Dataset extract »
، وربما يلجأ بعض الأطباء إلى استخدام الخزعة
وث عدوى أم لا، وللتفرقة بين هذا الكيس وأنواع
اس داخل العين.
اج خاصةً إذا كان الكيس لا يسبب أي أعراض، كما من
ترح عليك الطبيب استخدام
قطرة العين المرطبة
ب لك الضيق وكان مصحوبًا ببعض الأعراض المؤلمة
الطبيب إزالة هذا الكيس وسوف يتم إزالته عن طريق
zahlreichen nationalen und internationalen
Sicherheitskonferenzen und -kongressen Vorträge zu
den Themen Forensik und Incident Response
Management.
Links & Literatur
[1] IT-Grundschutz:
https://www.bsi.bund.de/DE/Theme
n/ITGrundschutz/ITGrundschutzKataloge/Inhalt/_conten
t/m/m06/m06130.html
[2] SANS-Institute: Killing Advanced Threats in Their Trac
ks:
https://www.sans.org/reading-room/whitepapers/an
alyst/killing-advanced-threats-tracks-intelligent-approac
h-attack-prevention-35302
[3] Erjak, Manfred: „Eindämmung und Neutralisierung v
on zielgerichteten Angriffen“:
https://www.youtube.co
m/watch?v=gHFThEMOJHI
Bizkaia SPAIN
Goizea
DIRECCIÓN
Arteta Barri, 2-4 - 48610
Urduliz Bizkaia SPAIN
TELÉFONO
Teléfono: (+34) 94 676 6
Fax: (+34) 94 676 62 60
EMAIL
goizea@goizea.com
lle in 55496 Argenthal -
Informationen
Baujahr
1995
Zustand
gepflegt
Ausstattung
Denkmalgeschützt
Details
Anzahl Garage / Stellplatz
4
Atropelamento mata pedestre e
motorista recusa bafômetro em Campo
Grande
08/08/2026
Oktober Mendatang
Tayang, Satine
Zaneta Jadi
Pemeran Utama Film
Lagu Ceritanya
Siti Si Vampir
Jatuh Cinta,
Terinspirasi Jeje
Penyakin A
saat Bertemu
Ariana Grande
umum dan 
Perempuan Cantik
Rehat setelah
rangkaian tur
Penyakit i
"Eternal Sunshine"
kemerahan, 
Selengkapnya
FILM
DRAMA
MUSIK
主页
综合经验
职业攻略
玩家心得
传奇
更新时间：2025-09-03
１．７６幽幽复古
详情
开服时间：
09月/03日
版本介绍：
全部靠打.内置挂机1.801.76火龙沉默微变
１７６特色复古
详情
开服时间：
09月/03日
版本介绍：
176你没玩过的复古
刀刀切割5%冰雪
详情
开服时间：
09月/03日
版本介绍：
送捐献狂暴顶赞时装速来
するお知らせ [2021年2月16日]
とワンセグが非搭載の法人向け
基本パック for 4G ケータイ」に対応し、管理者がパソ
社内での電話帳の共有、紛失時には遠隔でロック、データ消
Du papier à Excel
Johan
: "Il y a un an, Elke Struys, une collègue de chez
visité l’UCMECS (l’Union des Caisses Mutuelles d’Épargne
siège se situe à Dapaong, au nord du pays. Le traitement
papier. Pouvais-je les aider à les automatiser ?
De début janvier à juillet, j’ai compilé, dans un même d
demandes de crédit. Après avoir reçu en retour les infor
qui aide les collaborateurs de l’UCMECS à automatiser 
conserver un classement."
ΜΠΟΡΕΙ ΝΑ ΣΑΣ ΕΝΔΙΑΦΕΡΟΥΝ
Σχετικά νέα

Your objective » Stop after the line containing "t/m/m06/m06130.html": print exactly the lines from the start of the entries above up to it, that line included.

Solution for this problem »
، وربما يلجأ بعض الأطباء إلى استخدام الخزعة
وث عدوى أم لا، وللتفرقة بين هذا الكيس وأنواع
اس داخل العين.
اج خاصةً إذا كان الكيس لا يسبب أي أعراض، كما من
ترح عليك الطبيب استخدام
قطرة العين المرطبة
ب لك الضيق وكان مصحوبًا ببعض الأعراض المؤلمة
الطبيب إزالة هذا الكيس وسوف يتم إزالته عن طريق
zahlreichen nationalen und internationalen
Sicherheitskonferenzen und -kongressen Vorträge zu
den Themen Forensik und Incident Response
Management.
Links & Literatur
[1] IT-Grundschutz:
https://www.bsi.bund.de/DE/Theme
n/ITGrundschutz/ITGrundschutzKataloge/Inhalt/_conten
t/m/m06/m06130.html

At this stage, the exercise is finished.